A few weeks ago, Fred used his prize money from the Piedmont Park Arts Festival to purchase a slew of oil paints. He'd painted exclusively in oils up through 2001 -- but that year, things changed.
It started when the company where he worked became a victim to the dot-com bust. During its last days, as employees with little to do were sitting out the time waiting for their final paychecks, Fred decided to stretch out a large canvas in his office and paint a "Last Judgment." Concerned that the smell of oils would be too much for a group of the soon-to-be-unemployed, Fred turned to acrylic paint.
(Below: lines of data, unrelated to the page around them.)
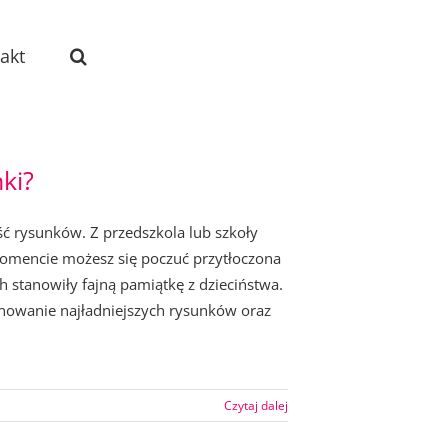
akt
ki?
ść rysunków. Z przedszkola lub szkoły
m momencie możesz się poczuć przytłoczona
ch stanowiły fajną pamiątkę z dzieciństwa.
nowanie najładniejszych rysunków oraz
Czytaj dalej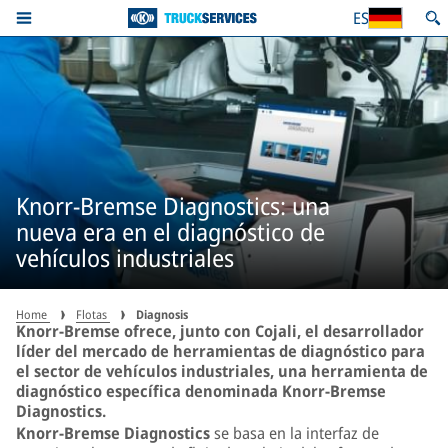
ES
Knorr-Bremse Diagnostics: una
nueva era en el diagnóstico de
vehículos industriales
Home
Flotas
Diagnosis
Knorr-Bremse ofrece, junto con Cojali, el desarrollador
líder del mercado de herramientas de diagnóstico para
el sector de vehículos industriales, una herramienta de
diagnóstico específica denominada Knorr-Bremse
Diagnostics.
Knorr-Bremse Diagnostics
se basa en la interfaz de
That was the beginning of a long relationship. Acrylics allowed Fred to work more quickly and in a wider range of spaces, like the Decatur studio he shared with several other artists. It helped him to develop techniques that would let him approximate the feel of oil. It allowed him to build layers and layers of paint, which has become characteristic of his work.
But lately, with a much larger and well-ventilated studio, Fred has become intrigued by oils again. The prize money was just the excuse he needed to buy a bigger easel, larger canvases, and many, many tubes of paint -- all of which proceeded to sit in his studio, untouched, for about two weeks.
Last Saturday, though, he extracted himself from under the cat, put on an old shirt, and declared, "I'm going to the studio." I said nothing - I do not disturb genius unless I need it to empty the dishwasher - then tiptoed downstaires to snap a few photos. I wanted to make sure we had a record of his first stroke of oil on canvas in about 10 years.
About four hours later, he came back upstairs. "I'm done," he said.
I nearly fell off my chair. Fred rarely finished a painting in less than a week. He usually had to leave it for a day or two, let ideas percolate, go back in, then repeat the process six or seven more times.
"Really?" I squeaked. Skeptical, I went downstairs. I gasped. It was beautiful, still wet. The brushstrokes were like silk. The colors sang. I had to restrain myself from touching it.
"I love it!"
Fred smiled. "I just had to knock that first one out," he said. "It' great, isn't it?"
We are looking forward to many more.